Fountain shuts after gales and slips

Within two weeks of the DeLank granite Diana Memorial Fountain being opened by the Queen in Hyde Park on 6 July it had been closed again.

In fact, it was closed three times. The first was the day after it had opened, when winds gusted up to 70mph and stripped trees in the park of their leaves, which then blew into the Fountain and blocked the pumps.

Royal Parks say they had intended to put filters over the pumps before leaves fell in autumn, but they had not anticipated autumn arriving in July. The second time was related, again because a pump was not working properly. It had been turned off for the regular weekly cleaning of the Fountain and when it was turned on again it was not functioning properly because of a blockage believed to be related to the high winds. It extended the cleaning time by about one-and-a-half hours.

The third occasion was because three people among the many thousands (far more than expected) who have visited it fell over in the water. One of them, a child, suffered a bump on the head and "some bleeding". Royal Parks told NSS the Fountain would remain closed until the Department of Culture Media & Sport had responded to a report on the matter.

Greg McErlean, head of major projects for Royal Parks, was responsible for co-ordinating the input of the designers, engineers and Health, Safety, Ethical & Environmental experts to the report. He said: "We have looked at a whole range of options. We examined having something that was 'look but don't touch', but that was discarded immediately as being counter to the point of the memorial.

"We considered leaving it as it is, with some extra anti-slip texturing. That option wouldn't tackle the impact that the huge numbers of people were having. It is these numbers that we need to look at, to ensure that people are able to come and enjoy the memorial safely and happily."

A spokesperson for Royal Parks said later that the stone contractors (CWO from Chichester in Sussex) had been back to the Fountain to roughen the surface of the stone in a small area of the Fountain where the three people slipped.

There was a suggestion in the national press and carried on BBC news that the stone was becoming slippery because of algal growth, but Royal Parks say they deliberately sunk a borehole to supply water to the Fountain that was not rich in nutrients, in order to restrict the growth of algae. And the weekly cleaning keeps the stone free of slippery growth.

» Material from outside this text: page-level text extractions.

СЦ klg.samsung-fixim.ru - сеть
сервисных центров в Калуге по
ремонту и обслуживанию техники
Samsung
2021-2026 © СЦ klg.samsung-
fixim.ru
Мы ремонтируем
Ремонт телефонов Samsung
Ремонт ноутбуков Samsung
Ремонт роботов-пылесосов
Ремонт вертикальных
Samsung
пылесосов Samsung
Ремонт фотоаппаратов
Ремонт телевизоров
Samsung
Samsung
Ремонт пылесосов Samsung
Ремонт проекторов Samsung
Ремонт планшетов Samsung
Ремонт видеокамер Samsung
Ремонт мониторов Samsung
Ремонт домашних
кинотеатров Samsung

As we went to press, the Fountain was still closed. Royal Parks say that when the memorial re-opens there could be signs around it, perhaps warning people to restrict paddling to safe, flat areas, banning dogs from the water and reminding people not to drop litter.

STILL FINE STONEWORK

The Diana Memorial Fountain is a 210 linear metre DeLank Cornish granite watercourse, made from some of the most technically sophisticated stonework ever seen (see the previous issue of Natural Stone Specialist) thanks to computer, machinery and tool developments made especially to produce it. Those developments are now available to a wider audience from Texxus, set up by Barron Gould, the designers of the surface detail of the memorial, and S McConnell & Son, the Northern Irish stonemasons who cut and shaped the stones.

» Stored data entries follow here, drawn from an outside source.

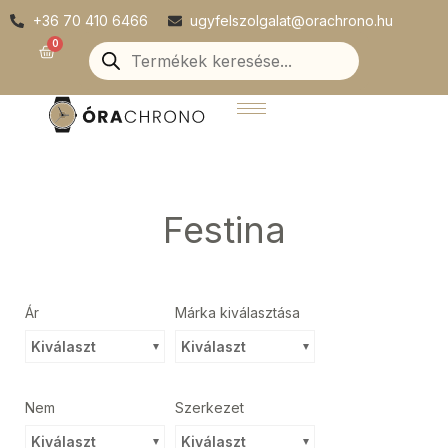
Skip
+36 70 410 6466
ugyfelszolgalat@orachrono.hu
to
Products
0
Kosár
search
content
Festina
Ár
Márka kiválasztása
Kiválaszt
Kiválaszt
Nem
Szerkezet
Kiválaszt
Kiválaszt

Whether the Memorial was well conceived or not, the stonework remains a remarkable achievement.

Norman McKibbin, managing director of McConnells, says: "As far as we are concerned it's still a beautiful piece of work. We made it, but how it's used is not the stonemason's province. We are very pleased everyone likes the way it was made."

RESPONSIBILITY

Tessa Jowell, the Secretary of State for Culture, Media & Sport, whose department met £3million of the £3.6million cost of the memorial (the Royal parks found the rest), was quoted in The Sunday Telegraph as blaming "a small number of people who appear to have behaved irresponsibly" for spoiling the Diana Memorial. She said people had allowed their dogs to run in the water and had dropped litter into it, even nappies.

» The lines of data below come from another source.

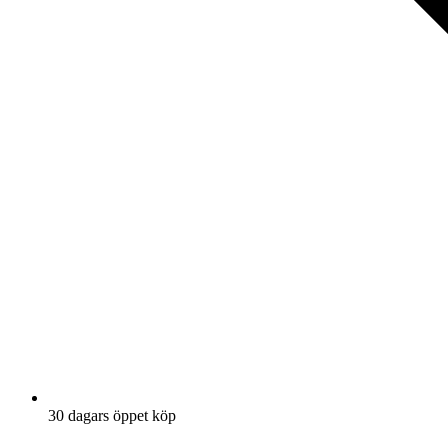
30 dagars öppet köp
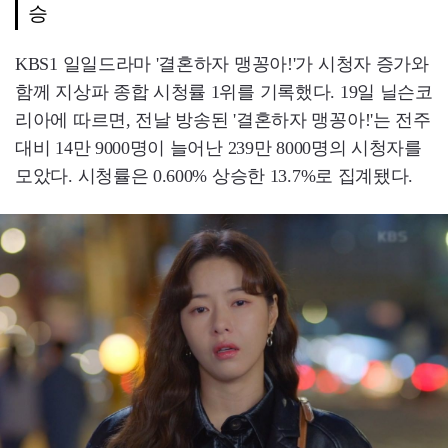
승
KBS1 일일드라마 '결혼하자 맹꽁아!'가 시청자 증가와
함께 지상파 종합 시청률 1위를 기록했다. 19일 닐슨코
리아에 따르면, 전날 방송된 '결혼하자 맹꽁아!'는 전주
대비 14만 9000명이 늘어난 239만 8000명의 시청자를
모았다. 시청률은 0.600% 상승한 13.7%로 집계됐다.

She is quoted as saying it was "a pretty sad situation" that people needed to be told how to behave. She accepted there were problems that had to be sorted out, but added: "Once these are sorted, people have to be responsible in the way they let their children play in the fountain."

The memorial was designed by Kathryn Gustafson to reflect the life of the Princess of Wales, with the water bubbling and cascading down the 2.5m fall over surfaces designed to enliven the flow.

It was always intended that the public would be allowed access to the fountain and allowed to paddle in it, reflecting the idea that Diana was a 'princess of the people'.